Cihan Sendikalar Konfederasyonu (CİHAN-SEN) Genel Başkanı Naci Haliloğlu, İpek Medya ve Koza İpek Holding'e el konulmasına ilişkin yazılı açıklamada bulundu. Bugün TV, Kanaltürk TV, Bugün Gazetesi ve Millet Gazetesi ile bir radyonun bünyesinde bulunduğu İpek Medya ve binlerce çalışanı olan 22 şirketli Koza İpek Holding'e yönelik, hukuksuz ve haksız bir şekilde çökme operasyonu yapıldığını belirten Haliloğlu, "Ülkemiz adına utanç vericidir.
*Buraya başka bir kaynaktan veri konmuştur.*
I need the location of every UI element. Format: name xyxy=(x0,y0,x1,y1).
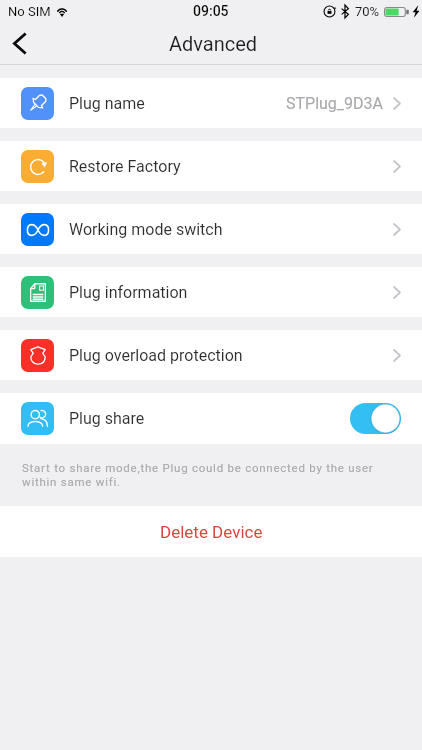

Bu resmen sivil bir darbedir." diye konuştu.
17-25 Aralık Büyük Rüşvet ve Yolsuzluk soruşturmasının ardından iktidar partisinin 'paralel safsatası' ile önce emniyette ardından yargıda adeta kıyıma gittiğini ifade eden Naci Haliloğlu, açıklamasını şöyle sürdürdü: "İktidar ardından kendine bağlı asıl paralel polis teşkilatı ve yargısını oluşturmuştur. Bunun sonucunda aralarında 301 kişinin can verdiği Soma'daki maden faciası da dahil ülkemizde yaşanan tüm ihmal ve cinayetlerin üzeri tek tek kapatılmıştır. Sahip olduğu kirli dosya ve ilişkilerin deşifre olmasını istemeyen iktidar partisi, polis eşliğinde dershane, özel okul ve kreşlere baskınlar yapmış, çocuk yuvalarında uyuşturucu arayarak algı çalışması yapmıştır. AKP iktidarı, muhalif işadamlarına yönelik operasyonlar yapmış, kimisini gözaltına alıp tutuklayarak kimisine ise maliye müfettişleri göndererek tehdit ve şantajla susturmaya yoluna gitmiştir. Hükümet, bagajındaki kirli dosyalardan kurtulmak için millete küfreden işadamlarına önce 'havuz medyası' oluşturmuş, ardından bazı medya kuruluşlarına 'Alo Fatih'ler yerleştirerek yayın politikalarını parti komiserleri vasıtası ile kontrol altına almaya çalışmıştır. Bununla yetinmeyen iktidar sahipleri medya patronlarını ve işadamlarını bizzat arayarak tehdit etmişlerdir. Tüm bunları gerçeklerin üzerini örtmek için yapmıştır."
"HÜKÜMETİ ELEŞTİREN VE KUSURLARINI GÖSTEREN GAZETE VE TELEVİZYONLARA KARŞI ADETA SAVAŞ AÇILMIŞTIR"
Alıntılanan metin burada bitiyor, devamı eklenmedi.